ABC responded by saying that the network shares the men’s “goals of reducing racial bias and prejudice and fostering diversity,” and that it never discriminated “based on race in connection with the casting process” for the “Bachelor” and “Bachelorette” shows.

But ABC said that the First Amendment gives the network carte blanche to make casting decisions based on race, listing numerous shows where race-based casting decisions were made and should be allowed to continue under the First Amendment. It cited programs including “The Cosby Show” and “the Shahs of Beverly Hills.”

A federal judge in Tennessee agreed with ABC, dismissing the lawsuit in 2012. The judge praised the lawsuit for its “laudable” goals, but ruled that the First Amendment prevented Claybrooks and Johnson from “forcing” ABC to deviate from its all-white casting.

Eventually, diversity won the day — as Lindsay’s casting as the next “Bachelorette” shows.

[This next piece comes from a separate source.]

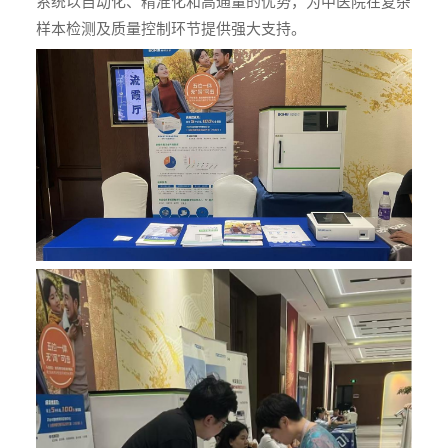
系统以自动化、精准化和高通量的优势，为中医院在复杂
样本检测及质量控制环节提供强大支持。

But the ruling was based on ABC’s decision that she would be the best Bachelorette, not a judge’s order.

ABC has made a bigger commitment to diversity in recent years, as the country evolves and networks increasingly recognize the value of courting non-white viewers. Two of television’s biggest recent hits are ABC’s “Black-ish” and Fox’s “Empire,” both of which have majority African-American casts.

The bottom line? The legal forecast isn’t clear when it comes to who networks can hire. But the demographic patterns — and business decisions — point toward a greater commitment to on-air diversity.

Never in the history of television has your local weather person been so unlikely to be a weatherman — especially an older white man.